2)generate 10X coverage from 10 additional Nelore animals (1X each animal) to identify SNP for development of a 660K SNP assay that contains informative SNP for all breed types of cattle. The COOPERATOR has the funding and genomic DNA material to properly initiate this project, and the expertise and knowledge of the extensive cattle production systems to extend application of the results to improve production. ARS has the expertise and facilities to generate the DNA sequence information on next-generation sequencing platforms and characterize the SNP that are potentially informative across all breeds of cattle.
1b.Approach (from AD-416)
The project will be managed jointly between ARS and the COOPERATOR. The COOPERATOR will evaluate the Nelore herdbook and mtDNA sequence to guide collection of appropriate tissues and/or DNA material for sequencing. ARS will analyze the heterozygosity indices of candidate animals using BovineSNP50 data. This analysis will aid final selection by the COOPERATOR of the appropriate animal for genome sequencing. The COOPERATOR will then provide genomic DNA templates from this animal and 10 additional Nelore animals (for 1X coverage sequencing/animal) along with funding to purchase reagents that will generate a 40X genome equivalent of DNA sequence. ARS will generate the DNA libraries, and provide next-generation DNA sequencing services to generate 50X genome coverage of sequence at cost. ARS will analyze, store, and distribute sequence information (as agreed upon with the COOPERATOR) that will be used for both genome assembly and SNP discovery. Identification of SNP for marker development will be done by ARS. Both ARS and the COOPERATOR will jointly aid development of the genome assembly led by outside parties that possess the necessary advanced expertise for this process. The COOPERATOR will provide some annotation expertise to help prepare the data for publication.

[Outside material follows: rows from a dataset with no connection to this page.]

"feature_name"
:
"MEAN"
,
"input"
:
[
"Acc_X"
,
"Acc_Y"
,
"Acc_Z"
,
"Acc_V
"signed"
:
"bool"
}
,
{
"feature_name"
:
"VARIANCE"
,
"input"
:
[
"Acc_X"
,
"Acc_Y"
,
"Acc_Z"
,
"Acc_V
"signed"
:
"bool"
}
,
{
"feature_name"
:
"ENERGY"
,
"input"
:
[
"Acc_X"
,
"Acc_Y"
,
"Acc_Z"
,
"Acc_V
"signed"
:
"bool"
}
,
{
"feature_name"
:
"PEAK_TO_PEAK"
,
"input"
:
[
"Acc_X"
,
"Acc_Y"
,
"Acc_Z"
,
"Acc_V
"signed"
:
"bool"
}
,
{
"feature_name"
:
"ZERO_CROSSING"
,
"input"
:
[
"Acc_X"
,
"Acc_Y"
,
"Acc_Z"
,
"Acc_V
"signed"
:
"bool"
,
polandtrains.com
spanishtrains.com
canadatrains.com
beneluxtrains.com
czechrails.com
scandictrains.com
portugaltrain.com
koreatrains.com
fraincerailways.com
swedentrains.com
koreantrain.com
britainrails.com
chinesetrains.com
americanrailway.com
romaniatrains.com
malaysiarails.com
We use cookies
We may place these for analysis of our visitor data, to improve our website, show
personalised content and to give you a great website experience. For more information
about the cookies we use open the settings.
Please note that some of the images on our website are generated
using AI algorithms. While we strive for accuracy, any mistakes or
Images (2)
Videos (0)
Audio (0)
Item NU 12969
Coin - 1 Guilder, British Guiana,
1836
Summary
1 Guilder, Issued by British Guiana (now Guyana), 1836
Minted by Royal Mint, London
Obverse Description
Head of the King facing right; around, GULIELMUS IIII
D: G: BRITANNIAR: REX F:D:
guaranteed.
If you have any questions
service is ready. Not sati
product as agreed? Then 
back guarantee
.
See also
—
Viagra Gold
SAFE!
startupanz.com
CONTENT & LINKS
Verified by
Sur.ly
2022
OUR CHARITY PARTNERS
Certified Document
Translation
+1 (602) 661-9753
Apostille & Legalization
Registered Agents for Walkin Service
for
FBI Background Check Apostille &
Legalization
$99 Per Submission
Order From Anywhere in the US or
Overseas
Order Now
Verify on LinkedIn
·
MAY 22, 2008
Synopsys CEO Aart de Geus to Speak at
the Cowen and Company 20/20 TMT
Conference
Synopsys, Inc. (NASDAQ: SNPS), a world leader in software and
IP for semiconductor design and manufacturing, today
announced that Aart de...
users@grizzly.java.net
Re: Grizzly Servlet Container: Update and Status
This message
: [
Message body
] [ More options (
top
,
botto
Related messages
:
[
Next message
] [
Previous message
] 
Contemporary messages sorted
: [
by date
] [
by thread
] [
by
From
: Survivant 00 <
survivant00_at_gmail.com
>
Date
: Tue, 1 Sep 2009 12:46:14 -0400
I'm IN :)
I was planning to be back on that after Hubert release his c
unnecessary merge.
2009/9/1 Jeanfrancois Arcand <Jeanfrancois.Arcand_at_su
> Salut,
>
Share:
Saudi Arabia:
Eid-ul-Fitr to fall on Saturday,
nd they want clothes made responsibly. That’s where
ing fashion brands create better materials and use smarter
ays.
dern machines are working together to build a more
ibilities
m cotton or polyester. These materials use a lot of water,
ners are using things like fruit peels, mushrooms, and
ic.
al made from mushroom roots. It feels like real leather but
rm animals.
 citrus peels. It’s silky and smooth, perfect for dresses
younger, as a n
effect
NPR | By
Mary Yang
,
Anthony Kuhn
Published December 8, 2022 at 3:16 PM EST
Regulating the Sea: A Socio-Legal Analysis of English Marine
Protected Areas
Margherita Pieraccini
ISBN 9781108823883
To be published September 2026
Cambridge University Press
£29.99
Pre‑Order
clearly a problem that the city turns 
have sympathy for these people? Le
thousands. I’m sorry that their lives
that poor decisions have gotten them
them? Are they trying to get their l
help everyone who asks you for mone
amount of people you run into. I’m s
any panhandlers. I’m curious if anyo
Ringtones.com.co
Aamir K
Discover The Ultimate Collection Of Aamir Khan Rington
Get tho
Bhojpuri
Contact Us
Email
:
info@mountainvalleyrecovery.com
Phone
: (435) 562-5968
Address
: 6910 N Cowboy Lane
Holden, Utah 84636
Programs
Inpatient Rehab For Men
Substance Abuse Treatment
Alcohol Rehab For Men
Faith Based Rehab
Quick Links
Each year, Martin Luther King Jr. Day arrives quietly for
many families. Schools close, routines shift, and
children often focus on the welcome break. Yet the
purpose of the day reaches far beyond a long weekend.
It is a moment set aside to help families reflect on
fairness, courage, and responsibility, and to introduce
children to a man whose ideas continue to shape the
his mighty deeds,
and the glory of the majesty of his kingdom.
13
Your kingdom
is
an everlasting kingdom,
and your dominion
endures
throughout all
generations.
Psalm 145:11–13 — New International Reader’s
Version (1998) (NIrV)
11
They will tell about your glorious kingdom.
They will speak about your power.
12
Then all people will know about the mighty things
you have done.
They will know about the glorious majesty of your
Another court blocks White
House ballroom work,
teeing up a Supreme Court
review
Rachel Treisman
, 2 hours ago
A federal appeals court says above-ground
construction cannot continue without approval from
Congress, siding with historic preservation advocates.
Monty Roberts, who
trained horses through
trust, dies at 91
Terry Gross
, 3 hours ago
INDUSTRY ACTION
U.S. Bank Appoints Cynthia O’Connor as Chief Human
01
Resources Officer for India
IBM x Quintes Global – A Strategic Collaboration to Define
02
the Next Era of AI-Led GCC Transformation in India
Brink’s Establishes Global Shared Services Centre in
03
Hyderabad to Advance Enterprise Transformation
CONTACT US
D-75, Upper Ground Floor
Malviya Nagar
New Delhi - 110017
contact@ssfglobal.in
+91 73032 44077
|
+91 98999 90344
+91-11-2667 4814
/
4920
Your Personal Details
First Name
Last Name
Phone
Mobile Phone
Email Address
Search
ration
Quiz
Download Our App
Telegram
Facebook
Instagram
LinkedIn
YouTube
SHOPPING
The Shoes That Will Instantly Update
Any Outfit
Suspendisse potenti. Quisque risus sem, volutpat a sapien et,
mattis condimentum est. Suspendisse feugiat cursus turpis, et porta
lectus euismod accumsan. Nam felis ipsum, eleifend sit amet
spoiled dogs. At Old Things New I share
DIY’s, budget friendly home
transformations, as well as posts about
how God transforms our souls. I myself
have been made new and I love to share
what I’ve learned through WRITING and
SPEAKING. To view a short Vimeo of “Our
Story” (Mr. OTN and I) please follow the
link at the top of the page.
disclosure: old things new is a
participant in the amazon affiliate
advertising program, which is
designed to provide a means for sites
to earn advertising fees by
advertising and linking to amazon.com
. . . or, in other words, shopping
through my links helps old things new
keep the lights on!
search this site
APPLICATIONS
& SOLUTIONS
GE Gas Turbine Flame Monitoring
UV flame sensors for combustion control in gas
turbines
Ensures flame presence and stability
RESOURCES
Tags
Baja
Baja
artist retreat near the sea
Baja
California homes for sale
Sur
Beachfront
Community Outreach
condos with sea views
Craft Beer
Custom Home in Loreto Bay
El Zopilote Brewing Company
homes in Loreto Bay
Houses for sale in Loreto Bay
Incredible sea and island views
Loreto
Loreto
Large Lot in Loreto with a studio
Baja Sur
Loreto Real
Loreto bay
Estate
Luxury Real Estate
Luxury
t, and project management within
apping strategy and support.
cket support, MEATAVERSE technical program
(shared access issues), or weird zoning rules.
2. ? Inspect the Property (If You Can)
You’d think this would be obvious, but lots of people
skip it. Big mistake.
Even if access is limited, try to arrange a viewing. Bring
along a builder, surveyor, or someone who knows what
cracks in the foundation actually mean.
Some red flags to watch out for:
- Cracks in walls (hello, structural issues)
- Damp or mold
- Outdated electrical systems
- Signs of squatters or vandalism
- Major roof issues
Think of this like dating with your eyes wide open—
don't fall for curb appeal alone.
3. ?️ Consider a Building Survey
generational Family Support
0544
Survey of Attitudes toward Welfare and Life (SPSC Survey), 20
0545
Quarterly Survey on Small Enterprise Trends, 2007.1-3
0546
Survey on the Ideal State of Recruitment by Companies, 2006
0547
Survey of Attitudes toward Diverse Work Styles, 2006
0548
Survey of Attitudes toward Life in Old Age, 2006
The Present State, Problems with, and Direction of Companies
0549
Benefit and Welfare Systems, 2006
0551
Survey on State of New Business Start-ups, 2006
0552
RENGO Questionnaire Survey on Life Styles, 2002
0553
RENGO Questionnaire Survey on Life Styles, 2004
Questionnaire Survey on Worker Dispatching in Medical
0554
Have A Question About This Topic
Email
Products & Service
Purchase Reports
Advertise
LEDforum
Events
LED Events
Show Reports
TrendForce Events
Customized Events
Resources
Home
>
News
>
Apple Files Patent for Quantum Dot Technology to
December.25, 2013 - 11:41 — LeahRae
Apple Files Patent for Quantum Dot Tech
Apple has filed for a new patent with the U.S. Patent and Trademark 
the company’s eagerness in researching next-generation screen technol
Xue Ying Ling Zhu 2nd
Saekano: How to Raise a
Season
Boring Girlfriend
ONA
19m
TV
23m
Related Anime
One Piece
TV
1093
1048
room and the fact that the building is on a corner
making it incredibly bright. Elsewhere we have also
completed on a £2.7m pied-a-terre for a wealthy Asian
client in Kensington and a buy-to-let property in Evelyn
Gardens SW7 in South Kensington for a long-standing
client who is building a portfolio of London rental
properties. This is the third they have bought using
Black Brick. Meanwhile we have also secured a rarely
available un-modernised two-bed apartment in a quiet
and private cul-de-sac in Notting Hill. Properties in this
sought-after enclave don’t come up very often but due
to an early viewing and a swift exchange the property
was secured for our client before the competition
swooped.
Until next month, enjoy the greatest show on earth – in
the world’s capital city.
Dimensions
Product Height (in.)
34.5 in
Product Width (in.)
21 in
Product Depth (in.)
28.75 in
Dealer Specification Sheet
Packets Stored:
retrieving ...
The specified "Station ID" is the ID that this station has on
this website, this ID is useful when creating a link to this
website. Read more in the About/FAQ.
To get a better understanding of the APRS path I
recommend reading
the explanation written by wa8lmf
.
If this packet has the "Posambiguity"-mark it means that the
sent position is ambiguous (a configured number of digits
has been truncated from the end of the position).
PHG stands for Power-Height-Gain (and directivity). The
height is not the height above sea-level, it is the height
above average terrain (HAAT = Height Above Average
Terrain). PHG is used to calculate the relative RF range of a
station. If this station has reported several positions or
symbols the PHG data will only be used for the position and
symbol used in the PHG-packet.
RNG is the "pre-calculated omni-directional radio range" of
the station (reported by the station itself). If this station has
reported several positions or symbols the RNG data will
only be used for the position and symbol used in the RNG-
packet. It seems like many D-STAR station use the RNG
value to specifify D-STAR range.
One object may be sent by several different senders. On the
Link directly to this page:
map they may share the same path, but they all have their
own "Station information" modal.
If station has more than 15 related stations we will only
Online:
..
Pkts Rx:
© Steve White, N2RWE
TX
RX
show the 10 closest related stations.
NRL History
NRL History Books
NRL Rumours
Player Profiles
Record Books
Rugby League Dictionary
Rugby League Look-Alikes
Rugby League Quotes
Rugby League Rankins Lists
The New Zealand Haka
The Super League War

All of these activities will be considered true collaborations and thus, by definition, each party will be considered to have provided a true intellectual contribution consistent with authorship.
The two objectives of this project were to: .
1)generate a 40X genome coverage of DNA sequence (116 billion base pairs) from a linebred Nelore bull to use in building a de novo genome sequence assembly and.
2)generate 10X coverage from 10 additional Nelore animals (1X each animal) to identify SNP for development of high density SNP assays that contains informative SNP for all breed types of cattle. All ARS objectives have been completed and only the genome assembly and annotation is still in progress, which relies on non-funded partners from the University of Maryland and Università Cattolica del S. Cuore for completion. It should be noted that some sequence production contribution and experimental planning was derived from USMARC (Clay Center, NE) and production of cDNA libraries to improve annotation was completed at USDA, LARRL (Miles City, MT). Monitoring activities associated with this project included regular email correspondence, face-to-face meetings, one international workshop, and conference calls. This research supported two objectives of its related in-house project: .
1)to develop biological resources and computational tools to enhance characterization of the bovine genome sequence (obj. #1) and.
2)to use genotypic data to enhance genetic improvement through development and implementation of whole genome selection and enhanced parentage verification approaches (obj. #2).